🤖 AI Summary
Existing canonical correlation analysis (CCA) and generalized CCA (GCCA) methods struggle to jointly model nonlinear dependencies, enforce sparse variable selection, and scale to three or more views—limiting their utility in high-dimensional multi-omics data analysis. To address this, we propose HSIC-SGCCA: the first unified framework integrating Hilbert–Schmidt independence criterion (HSIC)-based nonlinear dependence modeling, sparsity-inducing regularization, and multi-view GCCA. We innovatively impose unit-variance constraints on canonical projections and develop a hybrid optimization algorithm combining block-wise proximal linearization with the alternating direction method of multipliers (ADMM). Extensive experiments on synthetic data and real TCGA-BRCA multi-omics data demonstrate that HSIC-SGCCA significantly improves cross-view variable selection accuracy and consistency.
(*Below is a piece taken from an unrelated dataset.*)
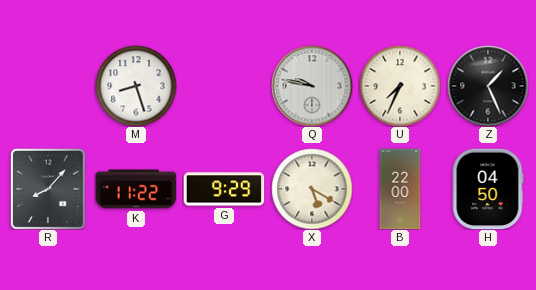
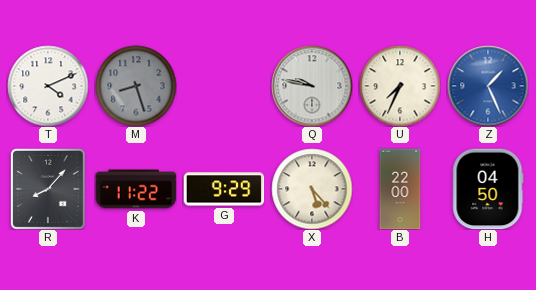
T: none -> 4:11
M dial: white -> grey
Z dial: black -> blue
X: 5:20 -> 5:23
It outperforms state-of-the-art two-view extensions in comprehensive performance metrics, establishing a scalable, interpretable paradigm for multi-view biomedical data modeling.
📝 Abstract
Motivation: Biomedical studies increasingly produce multi-view high-dimensional datasets (e.g., multi-omics) that demand integrative analysis. Existing canonical correlation analysis (CCA) and generalized CCA methods address at most two of the following three key aspects simultaneously: (i) nonlinear dependence, (ii) sparsity for variable selection, and (iii) generalization to more than two data views. There is a pressing need for CCA methods that integrate all three aspects to effectively analyze multi-view high-dimensional data. Results: We propose three nonlinear, sparse, generalized CCA methods, HSIC-SGCCA, SA-KGCCA, and TS-KGCCA, for variable selection in multi-view high-dimensional data. These methods extend existing SCCA-HSIC, SA-KCCA, and TS-KCCA from two-view to multi-view settings. While SA-KGCCA and TS-KGCCA yield multi-convex optimization problems solved via block coordinate descent, HSIC-SGCCA introduces a necessary unit-variance constraint previously ignored in SCCA-HSIC, resulting in a nonconvex, non-multiconvex problem. We efficiently address this challenge by integrating the block prox-linear method with the linearized alternating direction method of multipliers. Simulations and TCGA-BRCA data analysis demonstrate that HSIC-SGCCA outperforms competing methods in multi-view variable selection.